» **Directions**
In the records that follow, find the line with "ASSISTANCE TECHNIQUE ?"; from there, retype every line exactly through the line with "Certificat n° 50 100 13413", which also belongs to the answer.

+ + + + + + +

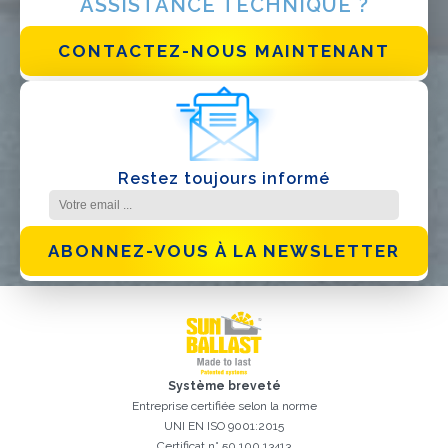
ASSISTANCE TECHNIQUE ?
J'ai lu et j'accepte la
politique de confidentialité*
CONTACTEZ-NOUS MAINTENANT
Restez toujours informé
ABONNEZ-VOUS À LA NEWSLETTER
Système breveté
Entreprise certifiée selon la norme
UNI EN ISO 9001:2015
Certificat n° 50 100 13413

+ + + + + + +

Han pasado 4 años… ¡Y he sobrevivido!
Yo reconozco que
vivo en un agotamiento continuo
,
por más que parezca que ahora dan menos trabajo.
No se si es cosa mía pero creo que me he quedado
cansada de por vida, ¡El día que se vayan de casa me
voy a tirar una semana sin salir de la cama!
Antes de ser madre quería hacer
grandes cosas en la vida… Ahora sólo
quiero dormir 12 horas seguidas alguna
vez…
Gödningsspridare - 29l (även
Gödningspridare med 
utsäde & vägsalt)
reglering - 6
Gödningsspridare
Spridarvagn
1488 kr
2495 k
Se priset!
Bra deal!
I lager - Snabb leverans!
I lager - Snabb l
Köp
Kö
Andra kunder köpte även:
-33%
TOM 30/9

+ + + + + + +

» **Task answer**
ASSISTANCE TECHNIQUE ?
J'ai lu et j'accepte la
politique de confidentialité*
CONTACTEZ-NOUS MAINTENANT
Restez toujours informé
ABONNEZ-VOUS À LA NEWSLETTER
Système breveté
Entreprise certifiée selon la norme
UNI EN ISO 9001:2015
Certificat n° 50 100 13413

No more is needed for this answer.